Xinhua Zhuang - One of the best experts on this subject based on the ideXlab platform.

  • significance linked Connected Component analysis for wavelet image coding
    IEEE Transactions on Image Processing, 1999
    Co-Authors: Bingbing Chai, J Vass, Xinhua Zhuang
    Abstract:

    The success in wavelet image coding is mainly attributed to a recognition of the importance of data organization and representation. There have been several very competitive wavelet coders developed, namely, Shapiro's (1993) embedded zerotree wavelets (EZW), Servetto et al.'s (1995) morphological representation of wavelet data (MRWD), and Said and Pearlman's (see IEEE Trans. Circuits Syst. Video Technol., vol.6, p.245-50, 1996) set partitioning in hierarchical trees (SPIHT). We develop a novel wavelet image coder called significance-linked Connected Component analysis (SLCCA) of wavelet coefficients that extends MRWD by exploiting both within-subband clustering of significant coefficients and cross-subband dependency in significant fields. Extensive computer experiments on both natural and texture images show convincingly that the proposed SLCCA outperforms EZW, MRWD, and SPIHT. For example, for the Barbara image, at 0.25 b/pixel, SLCCA outperforms EZW, MRWD, and SPIHT by 1.41 dB, 0.32 dB, and 0.60 dB in PSNR, respectively. It is also observed that SLCCA works extremely well for images with a large portion of texture. For eight typical 256/spl times/256 grayscale texture images compressed at 0.40 b/pixel, SLCCA outperforms SPIHT by 0.16 dB-0.63 dB in PSNR. This performance is achieved without using any optimal bit allocation procedure. Thus both the encoding and decoding procedures are fast.

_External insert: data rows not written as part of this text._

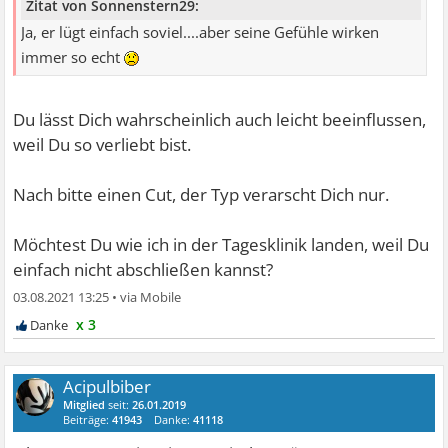
Zitat von Sonnenstern29:
Ja, er lügt einfach soviel....aber seine Gefühle wirken
immer so echt
Du lässt Dich wahrscheinlich auch leicht beeinflussen,
weil Du so verliebt bist.
Nach bitte einen Cut, der Typ verarscht Dich nur.
Möchtest Du wie ich in der Tagesklinik landen, weil Du
einfach nicht abschließen kannst?
03.08.2021 13:25
•
x 3
Acipulbiber
Mitglied
seit:
26.01.2019
Beiträge:
41943
Danke:
41118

  • significance linked Connected Component analysis for very low bit rate wavelet video coding
    IEEE Transactions on Circuits and Systems for Video Technology, 1999
    Co-Authors: J Vass, Bingbing Chai, Kannappan Palaniappan, Xinhua Zhuang
    Abstract:

    A novel hybrid wavelet video coding algorithm termed video significance-linked Connected Component analysis (VSLCCA) is developed for very low bit-rate applications. In the proposed VSLCCA codec, first, fine-tuned motion estimation based on the H.263 Recommendation is developed to reduce temporal redundancy, and exhaustive overlapped block motion compensation is utilized to ensure coherency in motion compensated error frames. Second, the wavelet transform is applied to each coherent motion compensated error frame to attain global energy compaction. Third, significant fields of wavelet-transformed error frames are organized and represented as significance-linked Connected Components so that both the within-subband clustering and the cross-scale dependency are exploited. Last, the horizontal and vertical Components of motion vectors are encoded separately using adaptive arithmetic coding while significant wavelet coefficients are encoded in bit-plane order by using high order Markov source modeling and adaptive arithmetic coding. Experimental results on eight standard MPEG-4 test sequences show that for intraframe coding, on average the proposed codec exceeds H.263 and ZTE (zero-tree entropy) in peak signal-to-noise ratio by as much as 2.07 and 1.38 dB at 28 kbit/s, respectively. For entire sequence coding, VSLCCA is superior to H.263 and ZTE by 0.35 and 0.71 dB on average, respectively.